Stored data entries
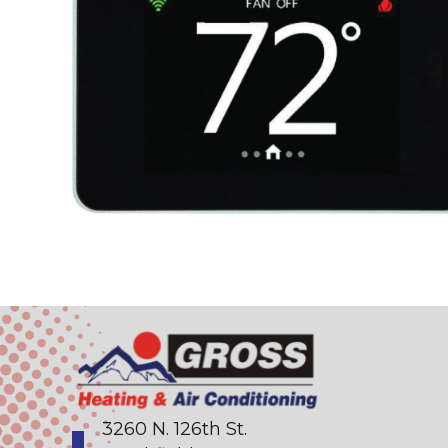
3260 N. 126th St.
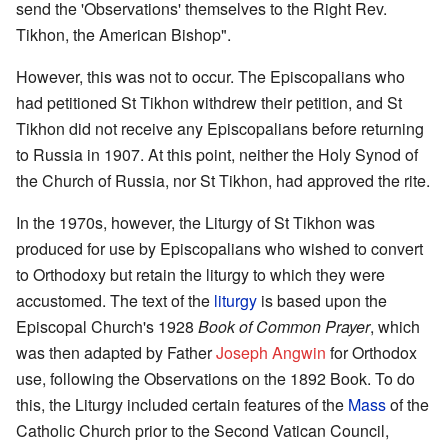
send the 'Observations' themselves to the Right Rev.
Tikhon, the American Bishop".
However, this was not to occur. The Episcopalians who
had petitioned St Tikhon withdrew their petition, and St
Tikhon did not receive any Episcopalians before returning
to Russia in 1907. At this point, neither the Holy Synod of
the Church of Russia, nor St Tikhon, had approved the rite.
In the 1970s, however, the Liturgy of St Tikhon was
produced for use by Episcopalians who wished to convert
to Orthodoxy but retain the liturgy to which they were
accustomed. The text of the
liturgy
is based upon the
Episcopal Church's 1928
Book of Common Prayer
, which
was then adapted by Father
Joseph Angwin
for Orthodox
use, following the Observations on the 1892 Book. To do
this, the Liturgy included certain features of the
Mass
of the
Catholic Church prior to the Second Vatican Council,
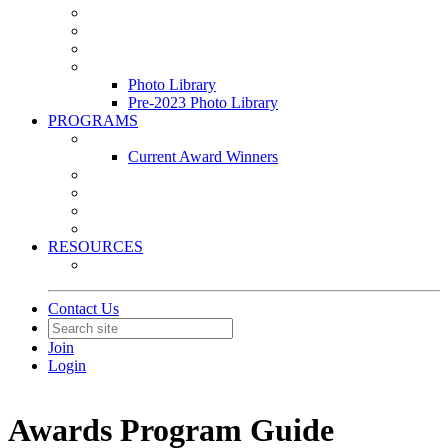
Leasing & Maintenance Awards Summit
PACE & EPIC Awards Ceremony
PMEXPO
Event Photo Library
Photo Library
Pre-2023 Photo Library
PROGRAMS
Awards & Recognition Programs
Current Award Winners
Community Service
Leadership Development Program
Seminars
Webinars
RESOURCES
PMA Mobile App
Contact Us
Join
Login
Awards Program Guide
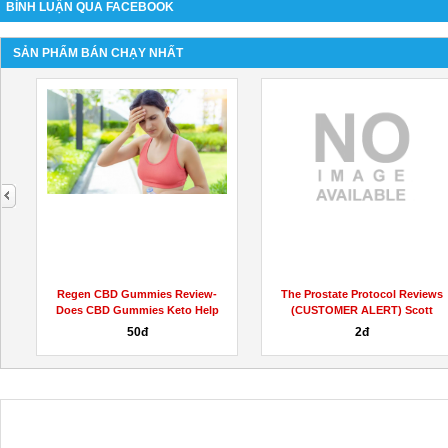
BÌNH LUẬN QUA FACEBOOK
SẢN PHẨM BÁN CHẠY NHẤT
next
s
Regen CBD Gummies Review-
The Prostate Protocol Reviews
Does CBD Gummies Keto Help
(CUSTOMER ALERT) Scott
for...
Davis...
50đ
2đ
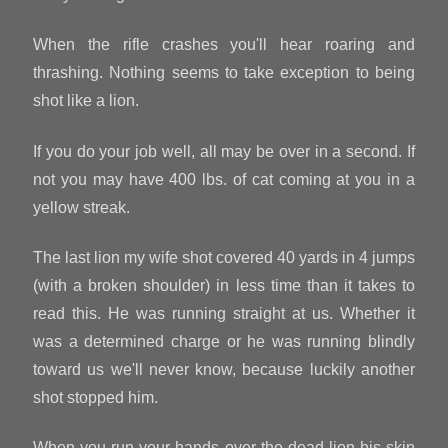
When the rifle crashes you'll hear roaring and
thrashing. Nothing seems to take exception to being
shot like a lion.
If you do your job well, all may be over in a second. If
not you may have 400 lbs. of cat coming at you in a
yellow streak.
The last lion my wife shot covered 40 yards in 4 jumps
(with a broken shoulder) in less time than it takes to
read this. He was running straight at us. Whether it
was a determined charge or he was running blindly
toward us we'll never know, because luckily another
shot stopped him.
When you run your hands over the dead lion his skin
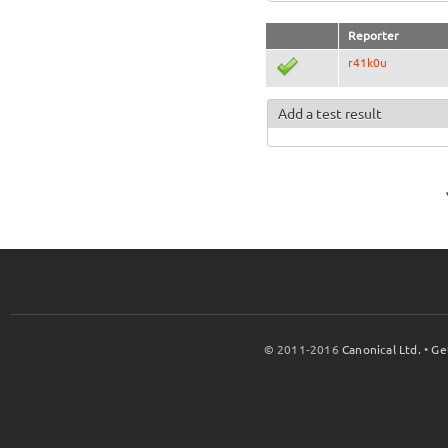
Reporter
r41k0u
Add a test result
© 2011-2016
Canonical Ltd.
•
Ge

PROMPT » Lines that contain "which" are to be copied from the records above.

REPLY »
to Orthodoxy but retain the liturgy to which they were
, which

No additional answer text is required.